WHAT THE TASK ASKS => Without any images, write the data out exactly as it appears.

(RECORDS FOR THE TASK Opens)

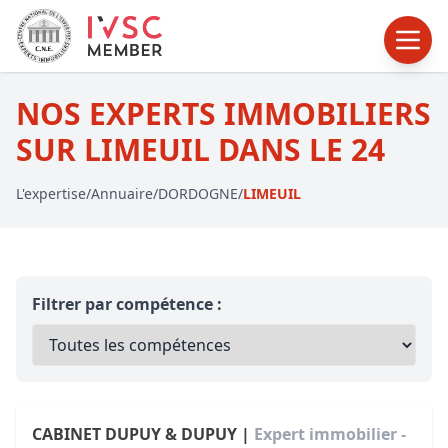
NOS EXPERTS IMMOBILIERS
SUR LIMEUIL DANS LE 24
L'expertise
/
Annuaire
/
DORDOGNE
/
LIMEUIL
Filtrer par compétence :
CABINET DUPUY & DUPUY |
Expert immobilier -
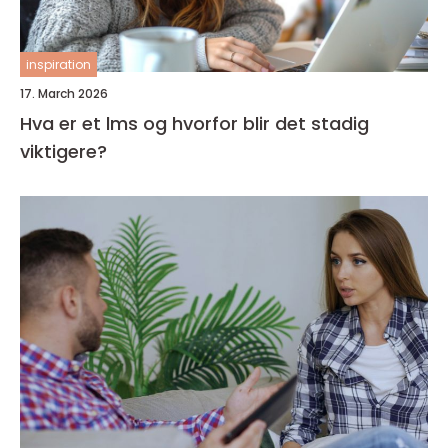
inspiration
17. March 2026
Hva er et lms og hvorfor blir det stadig
viktigere?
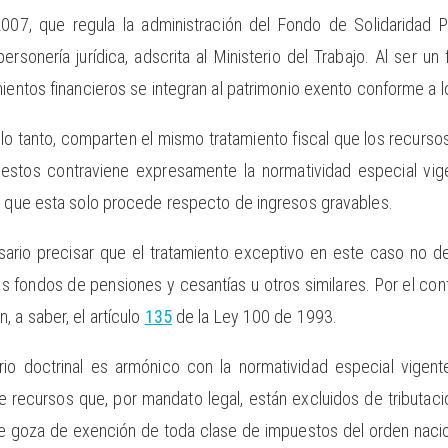
007, que regula la administración del Fondo de Solidaridad P
personería jurídica, adscrita al Ministerio del Trabajo. Al ser 
mientos financieros se integran al patrimonio exento conforme a l
lo tanto, comparten el mismo tratamiento fiscal que los recursos 
e estos contraviene expresamente la normatividad especial vig
o que esta solo procede respecto de ingresos gravables.
sario precisar que el tratamiento exceptivo en este caso no de
os fondos de pensiones y cesantías u otros similares. Por el cont
 a saber, el artículo
135
de la Ley 100 de 1993.
terio doctrinal es armónico con la normatividad especial vige
re recursos que, por mandato legal, están excluidos de tribut
e goza de exención de toda clase de impuestos del orden nacional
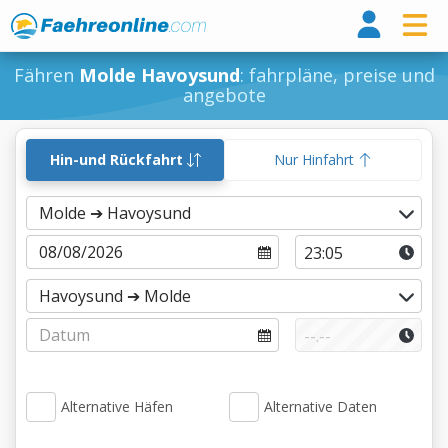
Fähr
Fähren
Molde Havoysund
: fahrpläne, preise und
angebote
Hin-und Rückfahrt
Nur Hinfahrt
Alternative Häfen
Alternative Daten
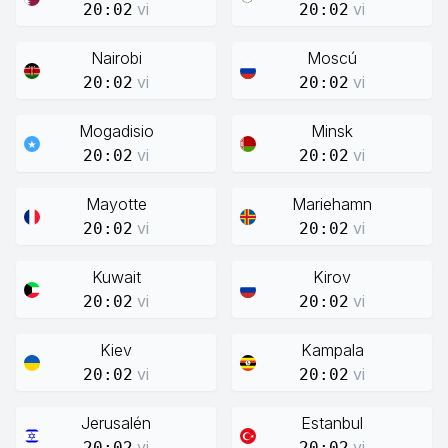
vi
vi
20:02
20:02
Nairobi
Moscú
vi
vi
20:02
20:02
Mogadisio
Minsk
vi
vi
20:02
20:02
Mayotte
Mariehamn
vi
vi
20:02
20:02
Kuwait
Kirov
vi
vi
20:02
20:02
Kiev
Kampala
vi
vi
20:02
20:02
Jerusalén
Estanbul
vi
vi
20:02
20:02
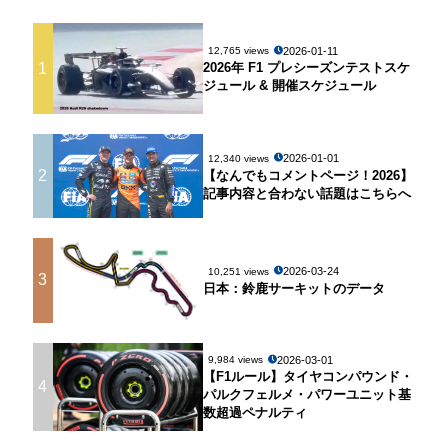
2026-01-11
12,765 views
1
2026年 F1 プレシーズンテストスケ
ジュール & 開催スケジュール
2026-01-01
12,340 views
2
【なんでもコメントページ！2026】
記事内容と合わない話題はこちらへ
2026-03-24
10,251 views
3
日本：鈴鹿サーキットのデータ
2026-03-01
9,984 views
【F1ルール】タイヤコンパウンド・
4
パルクフェルメ・パワーユニット基
数超過ペナルティ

(RECORDS FOR THE TASK Closes)

ANSWER AREA =>
NOS EXPERTS IMMOBILIERS
SUR LIMEUIL DANS LE 24
L'expertise
/
Annuaire
/
DORDOGNE
/
LIMEUIL
Filtrer par compétence :
CABINET DUPUY & DUPUY |
Expert immobilier -
inspiration
17. March 2026
Hva er et lms og hvorfor blir det stadig
viktigere?
007, que regula la administración del Fondo de Solidaridad P
personería jurídica, adscrita al Ministerio del Trabajo. Al ser 
mientos financieros se integran al patrimonio exento conforme a l
lo tanto, comparten el mismo tratamiento fiscal que los recursos 
e estos contraviene expresamente la normatividad especial vig
o que esta solo procede respecto de ingresos gravables.
sario precisar que el tratamiento exceptivo en este caso no de
os fondos de pensiones y cesantías u otros similares. Por el cont
 a saber, el artículo
135
de la Ley 100 de 1993.
terio doctrinal es armónico con la normatividad especial vige
re recursos que, por mandato legal, están excluidos de tribut
e goza de exención de toda clase de impuestos del orden nacional
Fähr
Fähren
Molde Havoysund
: fahrpläne, preise und
angebote
Hin-und Rückfahrt
Nur Hinfahrt
Alternative Häfen
Alternative Daten
vi
vi
20:02
20:02
Nairobi
Moscú
vi
vi
20:02
20:02
Mogadisio
Minsk
vi
vi
20:02
20:02
Mayotte
Mariehamn
vi
vi
20:02
20:02
Kuwait
Kirov
vi
vi
20:02
20:02
Kiev
Kampala
vi
vi
20:02
20:02
Jerusalén
Estanbul
vi
vi
20:02
20:02
2026-01-11
12,765 views
1
2026年 F1 プレシーズンテストスケ
ジュール & 開催スケジュール
2026-01-01
12,340 views
2
【なんでもコメントページ！2026】
記事内容と合わない話題はこちらへ
2026-03-24
10,251 views
3
日本：鈴鹿サーキットのデータ
2026-03-01
9,984 views
【F1ルール】タイヤコンパウンド・
4
パルクフェルメ・パワーユニット基
数超過ペナルティ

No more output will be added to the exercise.